Showing posts with label iTunes. Show all posts
Showing posts with label iTunes. Show all posts

July 30, 2018

Updating your OS: Windows 10 VS Ubuntu
Or, what consumers really want.

Last week, when Microsoft announced that they were upgrading Windows 10 Update with AI to make it suck less, I wasn't sure what to think about it. I mean, it is an instance of Microsoft at least trying to fix something that Windows 10 users have been complaining about for two and a half years, but the actual announcement was somehow... underwhelming. I felt nothing; no joy, no satisfaction, no anger, no disappointment, just... nothing. And I didn't know why.

I experienced the same lack of feeling when Microsoft announced that they planned to win back consumers, having done so much over the last decade to lose those consumers in the first place. This should also have been good news, right? I mean, it seemed to indicate some awareness on Microsoft's part that it was their fault that consumers didn't care about Microsoft anymore. And yet... I felt nothing.

Maybe it was the name? As a PC gamer who'd spent the last year watching AAA gaming companies' attempts to turn everything they made into a "live service," Modern Life Services just sounded like so many horribly empty PR buzzwords. But I couldn't feel outraged about it. Once again, I was utterly unmoved, and couldn't put my finger on exactly why I was so unmoved.
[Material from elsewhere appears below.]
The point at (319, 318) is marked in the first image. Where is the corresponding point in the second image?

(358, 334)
And then I came across an interesting article by Forbes which brought it all into focus for me. He was writing about OS updates, as it turns out, but not Windows 10 updates, though; no, sir, Señor , you see:
Updates on both Windows and Ubuntu come in many forms. You have security updates, feature updates and software updates among others. If you’re someone who’s ever entertained the idea of ditching Windows for Linux, chances are Windows’ aggressive update behavior is a primary reason.
Microsoft’s system update policy has reached a point where its implementing artificial intelligence to guess when a user is away from their PC so that Windows can reboot and apply the latest updates. When I wrote about that so many people said “hey, what about just letting the human in front of the PC make that choice?”
And just like that, it all made sense. Yeah, I said to my self, fuck yeah. That was my reaction, too.
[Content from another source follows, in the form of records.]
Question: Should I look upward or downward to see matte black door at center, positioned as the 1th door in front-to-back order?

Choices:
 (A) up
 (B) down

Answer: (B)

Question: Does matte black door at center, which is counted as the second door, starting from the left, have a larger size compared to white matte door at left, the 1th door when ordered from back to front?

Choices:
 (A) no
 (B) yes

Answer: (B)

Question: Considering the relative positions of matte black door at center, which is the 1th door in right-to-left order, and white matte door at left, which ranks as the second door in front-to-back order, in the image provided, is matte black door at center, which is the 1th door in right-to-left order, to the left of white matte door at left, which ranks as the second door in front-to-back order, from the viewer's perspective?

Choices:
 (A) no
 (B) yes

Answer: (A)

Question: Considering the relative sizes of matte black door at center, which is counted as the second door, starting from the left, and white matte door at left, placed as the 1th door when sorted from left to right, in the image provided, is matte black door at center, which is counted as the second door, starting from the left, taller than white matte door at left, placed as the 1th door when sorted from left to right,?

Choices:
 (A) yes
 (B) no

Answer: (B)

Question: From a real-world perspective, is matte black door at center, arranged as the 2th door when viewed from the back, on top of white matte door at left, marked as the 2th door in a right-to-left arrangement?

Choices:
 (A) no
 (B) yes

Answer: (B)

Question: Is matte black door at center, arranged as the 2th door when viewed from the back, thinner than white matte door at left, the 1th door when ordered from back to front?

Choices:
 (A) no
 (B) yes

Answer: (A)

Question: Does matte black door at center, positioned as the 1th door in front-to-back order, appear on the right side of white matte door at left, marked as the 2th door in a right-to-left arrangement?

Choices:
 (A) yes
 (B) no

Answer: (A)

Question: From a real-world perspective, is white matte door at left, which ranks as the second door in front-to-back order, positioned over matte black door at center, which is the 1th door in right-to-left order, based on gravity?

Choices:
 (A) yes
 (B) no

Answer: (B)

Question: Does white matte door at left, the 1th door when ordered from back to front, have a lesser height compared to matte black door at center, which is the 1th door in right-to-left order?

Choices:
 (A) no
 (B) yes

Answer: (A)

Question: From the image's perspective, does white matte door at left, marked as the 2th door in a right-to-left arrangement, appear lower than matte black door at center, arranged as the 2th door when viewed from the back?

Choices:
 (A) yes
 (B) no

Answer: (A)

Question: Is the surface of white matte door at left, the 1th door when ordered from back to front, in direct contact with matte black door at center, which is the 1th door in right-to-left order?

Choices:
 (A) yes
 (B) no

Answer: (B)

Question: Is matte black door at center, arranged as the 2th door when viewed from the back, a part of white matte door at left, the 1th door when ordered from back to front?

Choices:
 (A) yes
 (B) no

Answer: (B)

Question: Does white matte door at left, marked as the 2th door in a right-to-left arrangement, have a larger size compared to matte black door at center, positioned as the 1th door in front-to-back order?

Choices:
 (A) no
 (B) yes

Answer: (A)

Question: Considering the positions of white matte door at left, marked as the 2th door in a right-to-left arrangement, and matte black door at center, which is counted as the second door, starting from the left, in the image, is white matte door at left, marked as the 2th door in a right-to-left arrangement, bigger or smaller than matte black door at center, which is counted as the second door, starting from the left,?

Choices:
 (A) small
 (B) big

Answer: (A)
Because that had been my reaction; I remember thinking almost exactly that, in passing, and I'm not even on Windows 10. If Microsoft are so big on winning back consumers, I asked myself, why don't they make Windows 10, their flagship product, the one Microsoft product that almost everyone uses, more user-friendly? Not by experimenting with over-complicated AI, which they'd be doing anyway because AI and "intelligent edge" are the focus of their post-Windows corporate strategy, but through the simple, pro-consumer expedient of giving control of their PCs back to Windows' users?